Blog / Wednesday, 12 July, 2017

Predictive Data Analytics for Urban Footfall

Molly Asher (Leeds Institute for Data Analytics), Simon Brereton (Leeds City Council), and me have recently finished a project whose aim was to analyse footfall in Leeds city centre and build computer models (using machine-learning) that could estimate footfall given some external conditions (e.g. the weather, time of year, whether it was a holiday, etc.). We would like to use a model like this to help the Council with questions like:

  • If it is going to rain next Tuesday, how busy will the city be?
  • Last Wednesday we organised x, how successful was our event, taking into account that it was cold and rainy?

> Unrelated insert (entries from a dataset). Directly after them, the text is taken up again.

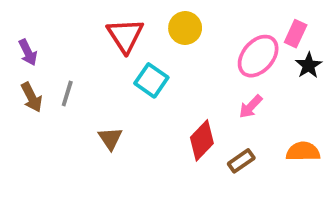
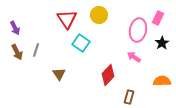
pink ellipse: (258, 56) -> (138, 30), turned -30
black star: (309, 65) -> (162, 43), moved
pink arrow: (251, 107) -> (134, 57), turned 80
brown rectangle: (241, 161) -> (129, 97), moved, turned -40

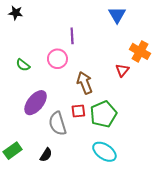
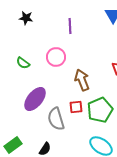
black star: (16, 13) -> (26, 18), moved
purple line: (72, 36) -> (70, 26), moved

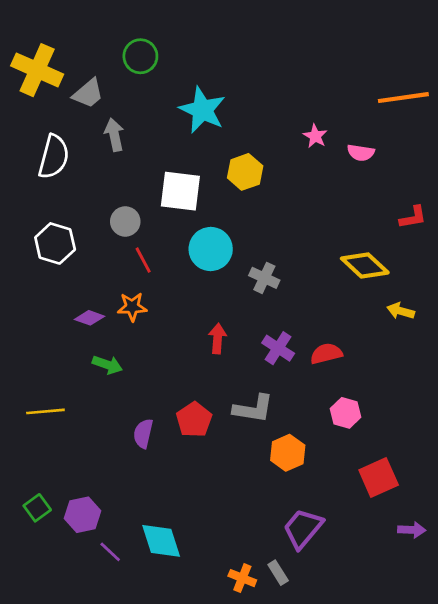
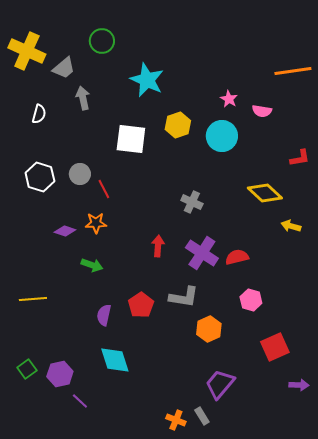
white semicircle: (54, 157) -> (39, 114), size x0.6
gray circle: (125, 221) -> (80, 174), moved
cyan circle: (211, 249) -> (222, 136), moved
purple cross: (278, 348) -> (202, 253), size x1.4
green arrow: (107, 365) -> (92, 265), moved
cyan diamond: (161, 541) -> (115, 360), moved

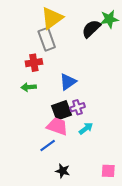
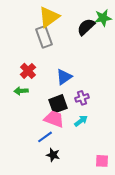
red cross: (34, 63) -> (28, 71), moved, turned -35
green arrow: (29, 87) -> (21, 91), moved
purple cross: (77, 107) -> (82, 98), moved
black star: (63, 171) -> (53, 155), moved

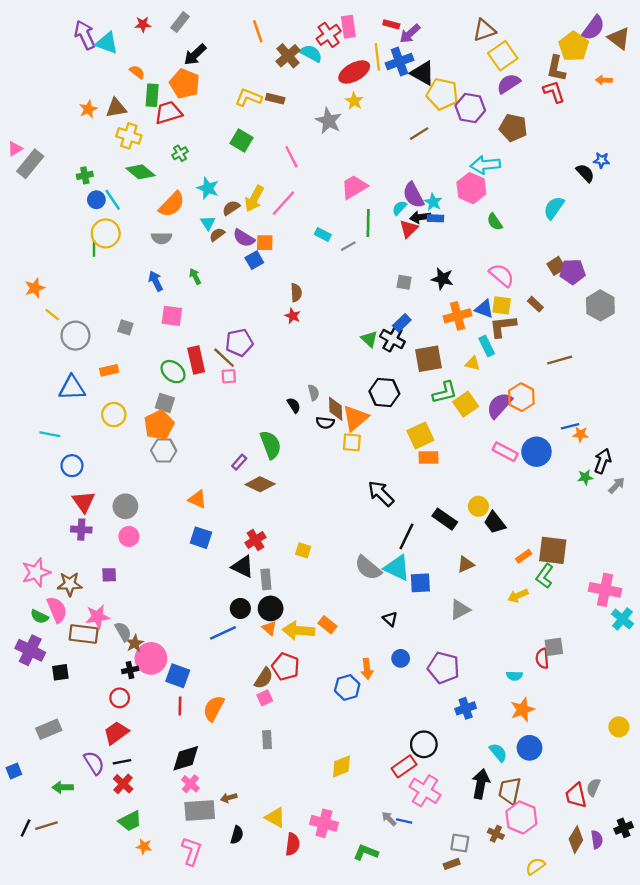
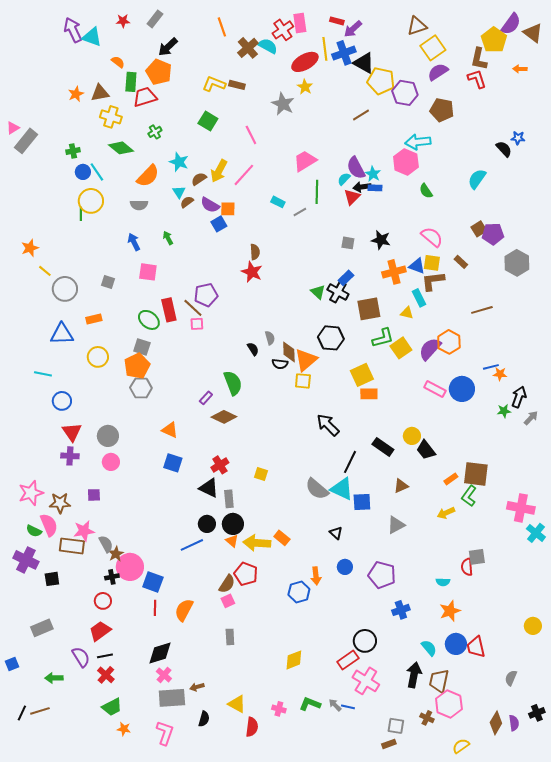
red star: (293, 316) -> (252, 272), size x1.5
red trapezoid: (576, 795) -> (476, 647), moved
pink cross: (324, 823) -> (279, 709), size x0.6
green L-shape: (366, 852) -> (310, 704), moved

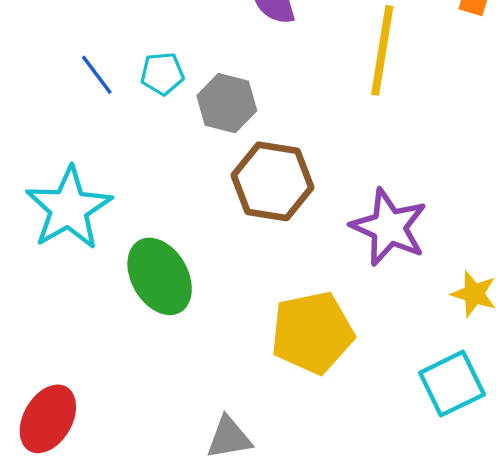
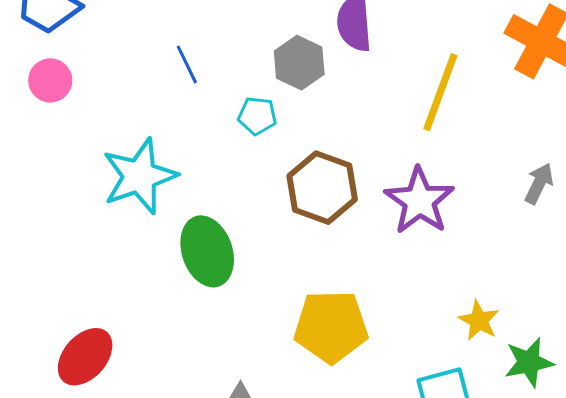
cyan pentagon: (162, 74) -> (257, 116), moved
gray hexagon: (227, 103) -> (299, 63), moved
purple star: (389, 227) -> (419, 201), moved

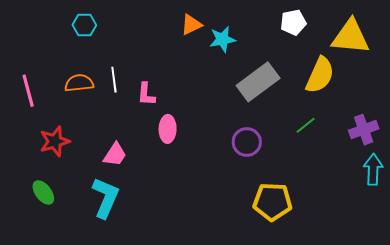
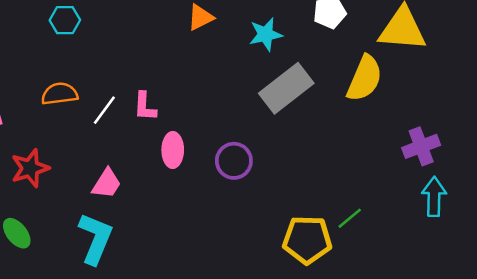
cyan star: (223, 39) -> (266, 34), moved
white line: (114, 80) -> (104, 110), moved, turned 45
green line: (306, 125) -> (350, 218), moved
purple circle: (247, 142) -> (234, 161), moved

We’ve yet to compile the final report, but if you’d like any more information about the project (including the data we used and the code that Molly wrote), you can find more details on the main github page. This post will briefly summarise some of the more interesting findings.

Initial Data Analysis

The first stage was to find and analyse the required input data. We brought together:

  • Footfall camera data: hourly counts of footfall from a number of locations, published by the Data Mill North
  • Weather data: daily temperature, wind, and rainfall, data published by the School of Earth and Environment at the University of Leeds
  • Dates for school, university, and public holidays in Leeds

In the future we could find other data sets that might represent factors that influence footfall, such as car parking availability, train prices, etc., but for now we just used the weather and holiday data. One of the most interesting findings from the first stage in the data analysis was that the times that people use the city centre seem to have changed over the years. For example, the figure below shows how the proportion of people visiting the centre during the day, in the evening, and at night, has changed from 2009. After the opening of the Trinity Shopping Centre in March 2013 there has been a substantial increase in the proportion of people coming to the city centre in the evenings. Shops in the Trinity Centre don’t close before 8pm, which is later than the time that shops in the area traditionally closed, so it seems as if this has encouraged later attendance. Other shops in the area have probably started to stay open later into the evening as well.

Footfall proportions graph

The proportions of people in Leeds City Centre in the daytime, evening, and night.

 


Modelling Footfall with Machine Learning

The main aim of the work was to create a model that could predict levels of footfall given some external conditions. We tested a large number of models using the Scikit Learn python library to see which was the best, and in the end a Random Forest model performed the most strongly. Again, for full details about the methodology, data (training, test, validation, etc.) and the code, see our github page.


Graph comparing model results

Comparing the error of the models tested as footfall predictors.



Model Accuracy


The right figure shows how well the model actually made its predictions. On the whole it behaved reasonably well. Although on some days the predictions were very poor (±20%) the majority are in the range of (±10%).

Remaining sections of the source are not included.